To be honest, when I schedule the time from now on during the work day, it will almost always be work related independent projects. But because I reframe the work in my mind as time to work on whatever I wanted, I chose the work I felt I wanted to do, not just because they had to get done. Ownership over work truly promotes internal motivation. When mindset changes, so do the outcomes.
I'm looking forward to seeing how 'my time' evolves but it's not coming off my calendar any time soon. I wonder how many other educators actually dedicate time to individual learning in a schedule of chaos. I wonder what opportunities lie ahead in my time. My time is time for my learning, my exploration and my growth.

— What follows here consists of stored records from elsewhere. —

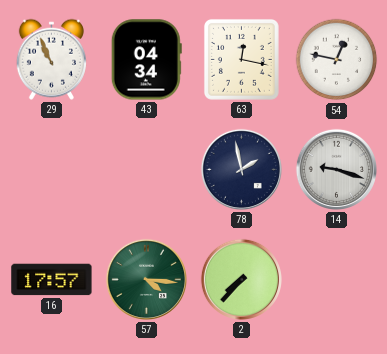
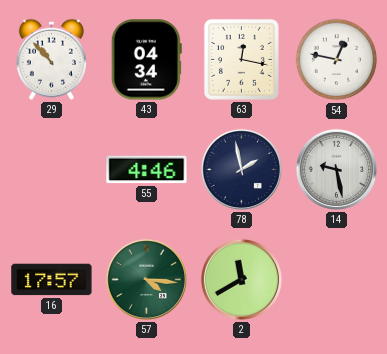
29: 10:56 -> 10:53
55: none -> 4:46
14: 9:18 -> 9:28
2: 7:37 -> 11:40
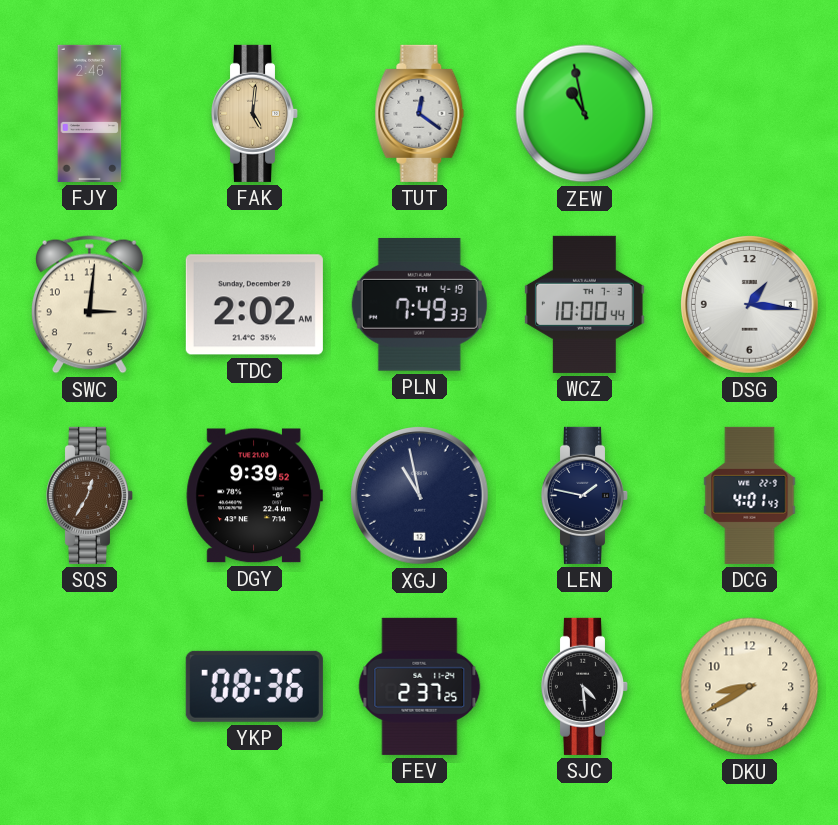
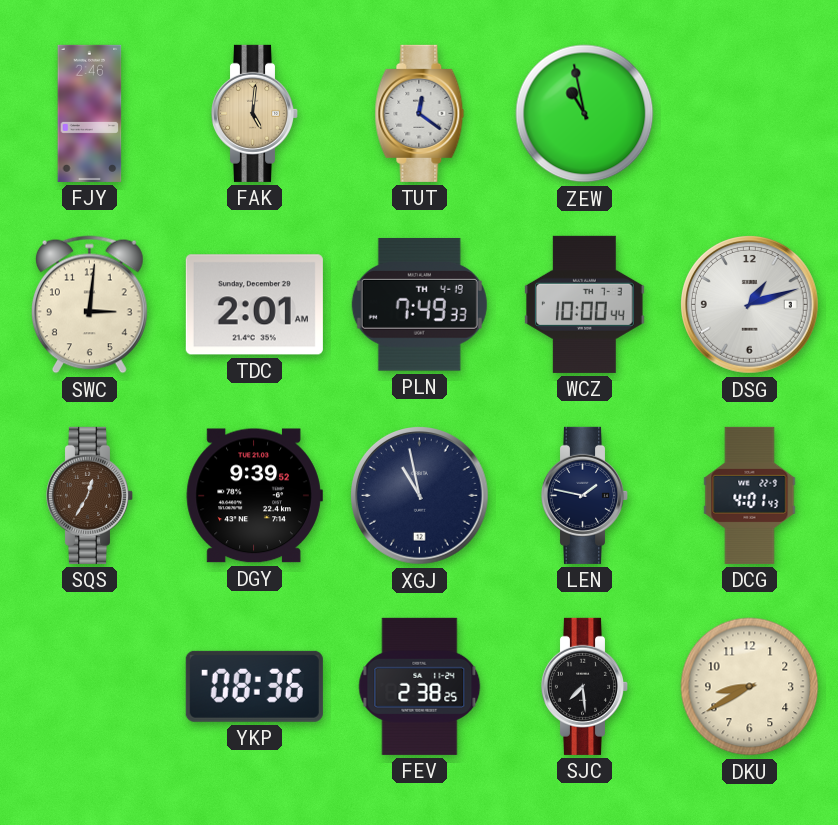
TDC: 2:02 -> 2:01
DSG: 1:16 -> 1:12
FEV: 2:37 -> 2:38
SJC: 4:29 -> 7:29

It’s true. There is no one I am harder on than myself. So often I complete something or accomplish a goal and only look at what’s still left to be done instead of celebrating what I have done before moving on. It’s something that, when you think about it, is not very ‘teacher’-y of me at all. Where’s the oreo feedback in my own practice? By that I mean, the good, the area of growth and another good comment. I’m always giving my students praise for their work and then guiding them where to go next, and even better than that, usually having the students self-identity their ‘glows’ (great things they are doing) and grows (areas of potential growth for the future).
I am constantly asking my students to reflect. What did you do well? How do you know? Why are you proud of this? What makes this a ‘good’ piece of work in your mind? How can this help you moving forward? Of course, we also have the opposite side to all of that - what do you need to work on, etc. We foster the ability for students to see the good in themselves and others but do we do this in our own practice?

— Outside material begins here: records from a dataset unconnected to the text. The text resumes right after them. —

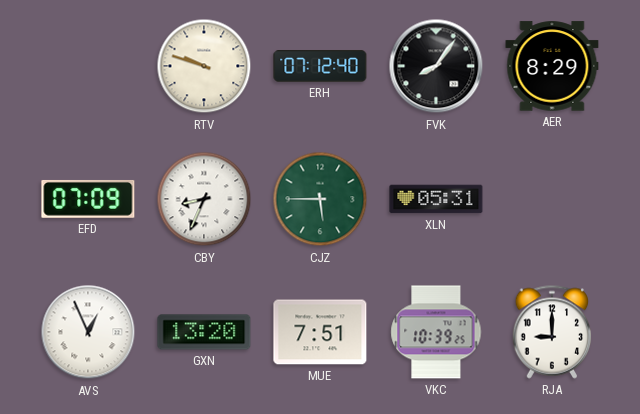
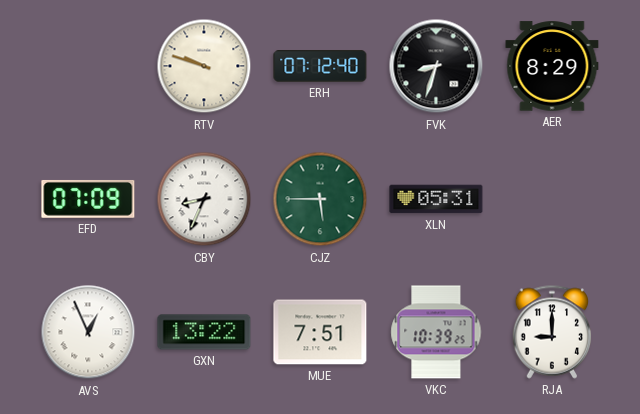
FVK: 8:06 -> 8:33
GXN: 13:20 -> 13:22
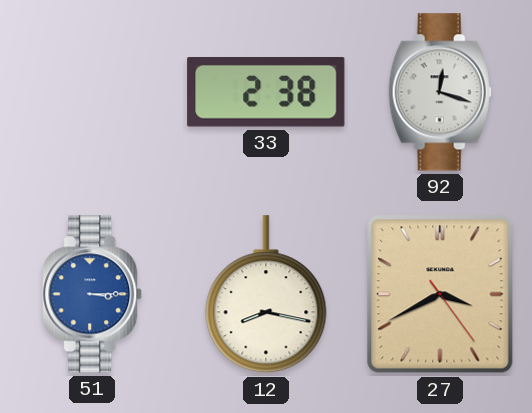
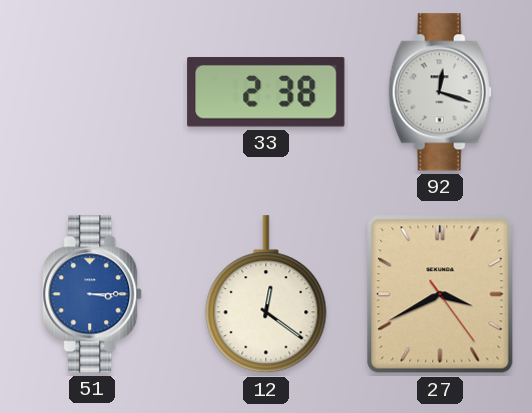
12: 8:17 -> 12:21
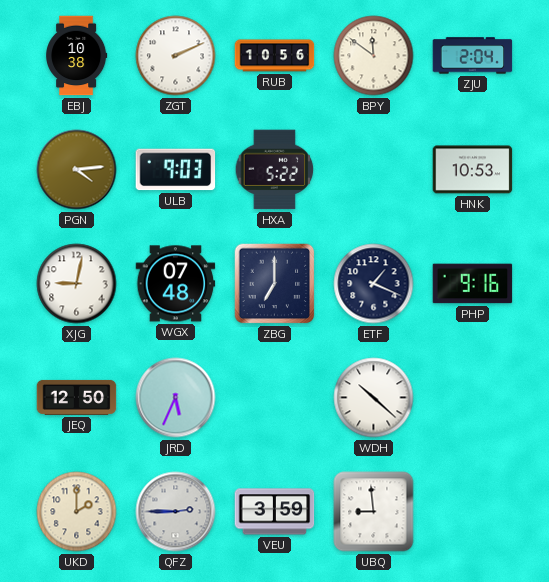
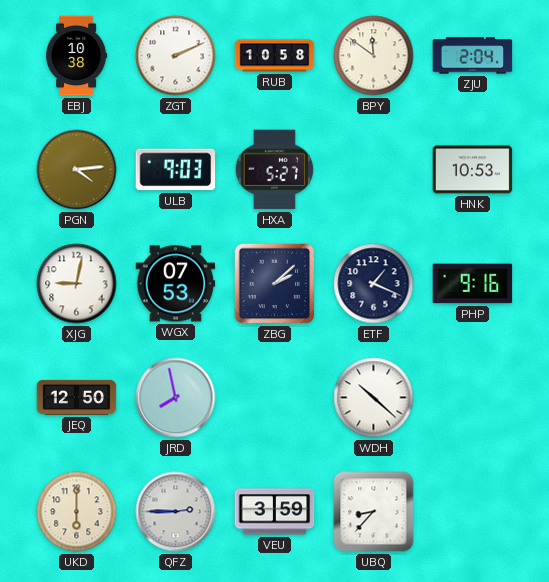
RUB: 10:56 -> 10:58
HXA: 5:22 -> 5:27
WGX: 07:48 -> 07:53
ZBG: 7:00 -> 2:08
JRD: 5:34 -> 7:58
UKD: 2:00 -> 6:00
UBQ: 8:59 -> 8:37
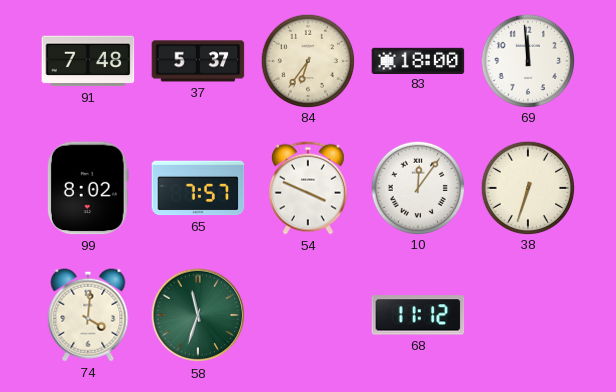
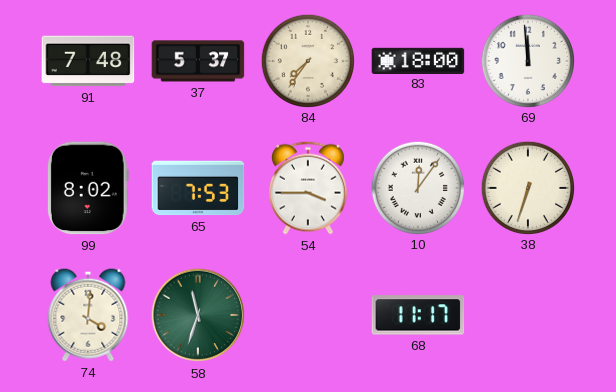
84: 6:36 -> 7:36
65: 7:57 -> 7:53
54: 3:49 -> 3:45
68: 11:12 -> 11:17
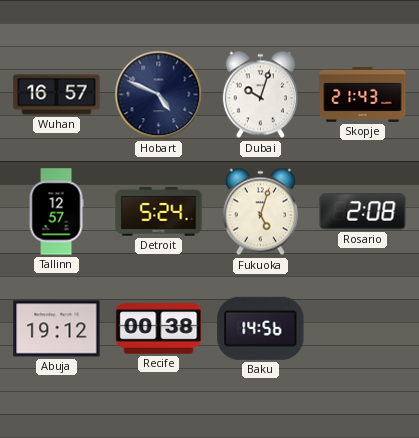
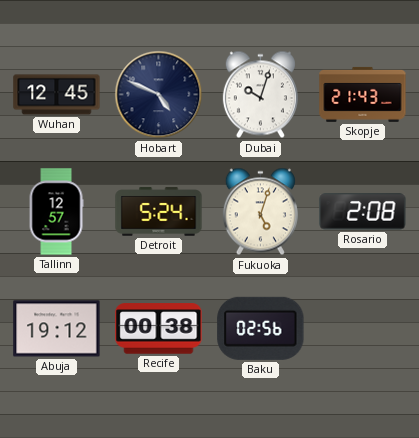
Wuhan: 16:57 -> 12:45
Baku: 14:56 -> 02:56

Why does this not happen with teachers?
Why is it so hard for teachers to celebrate their own growth? Is it simply because we are always looking for ways to improve that we are almost blinded by our successes? Is it because we don’t want to ‘waste’ time on a plateau of praise when we could be jet-setting upwards with growth?

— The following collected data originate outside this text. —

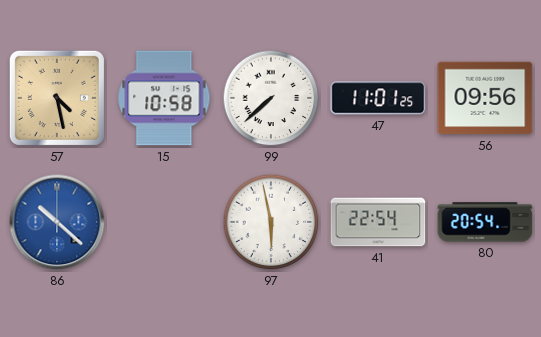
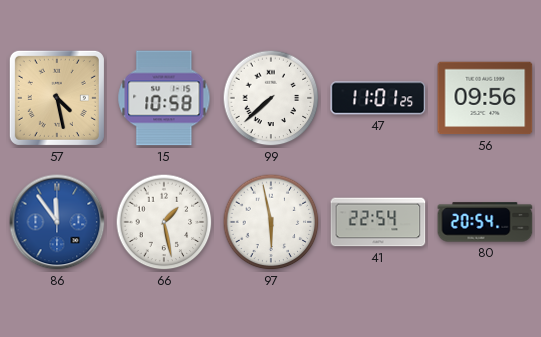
86: 10:22 -> 11:54
66: none -> 1:28
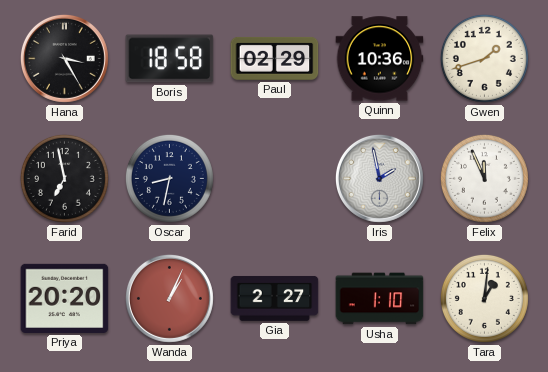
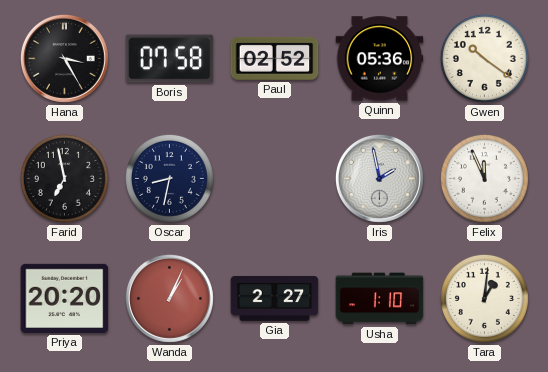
Boris: 18:58 -> 07:58
Paul: 02:29 -> 02:52
Quinn: 10:36 -> 05:36
Gwen: 1:42 -> 10:21
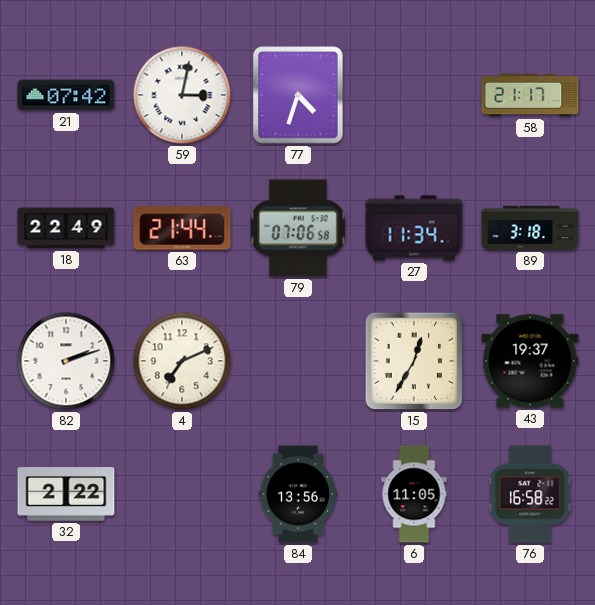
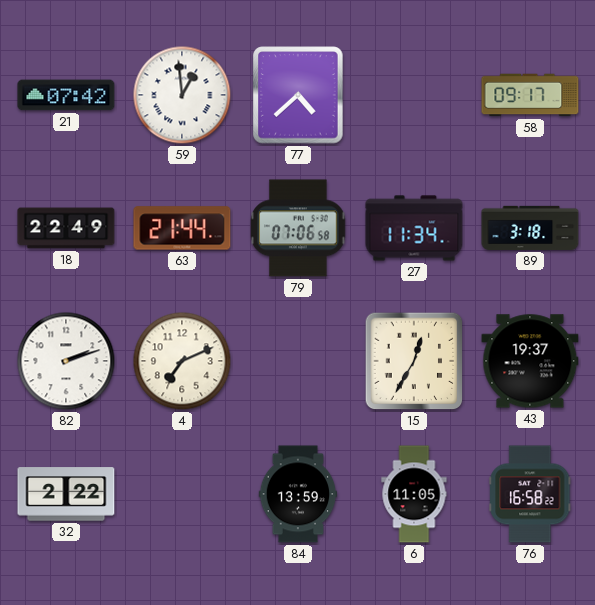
59: 3:02 -> 12:59
77: 4:33 -> 4:38
58: 21:17 -> 09:17
84: 13:56 -> 13:59
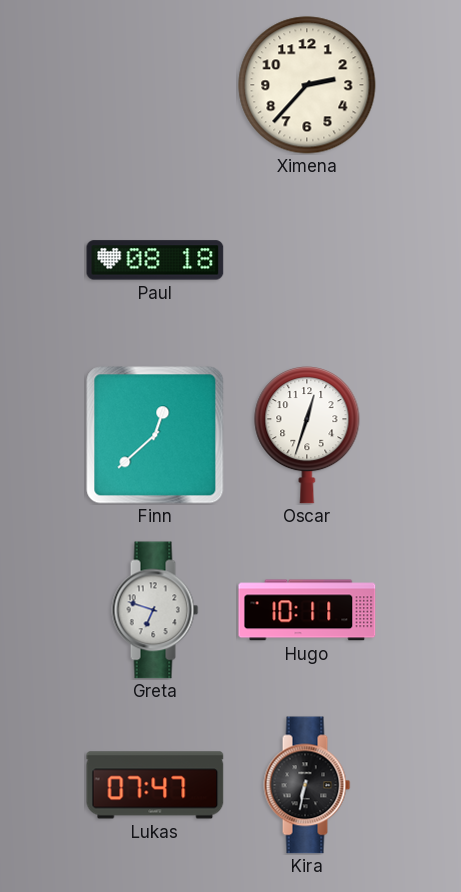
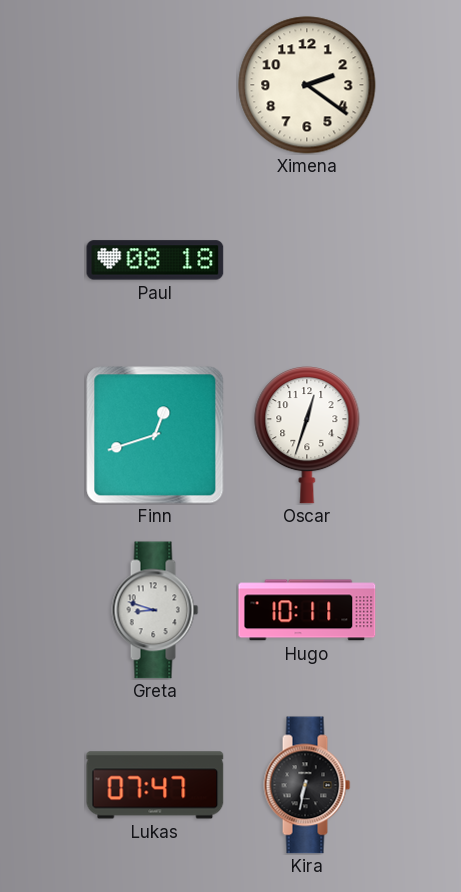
Ximena: 2:37 -> 2:21
Finn: 12:38 -> 12:42
Greta: 6:48 -> 8:48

Even when we plan with other teachers, often the first thing we think about when we are reflecting on the unit or the part we spend the most time on is how to improve what we did, what didn’t work and how will we change it for next time. The very idea of ‘wow - great unit because of x, y, and z’ is often glossed over in order to get right to the growth section.
I love my Friday afternoon with my kids when we do our Positive Post time where we write notes and deliver them to people in our class and around the school who have positively impacted us or our class. I always try to send one to at least 1 staff member to help celebrate the positivity they’ve spread to me.
This past year I’ve slowly been trying to do a better job at the idea of personal self-reflection with the good things happening in my own teaching and professional life. Twitter, blogging and even presenting have helped with this but it still is something I struggle with. It’s easy for me to see it in others and what they do, but with myself, I sometimes have only one speed moving forward and don’t always look back.
What result would it have in our own teaching practice if we spent more time reflecting on our ‘glows’ - individually and collectively as a staff community? How would this change the culture of the school?
The old saying goes ‘stop and smell the roses’ - so maybe it’s time for us all to start planting more gardens in our own backyards.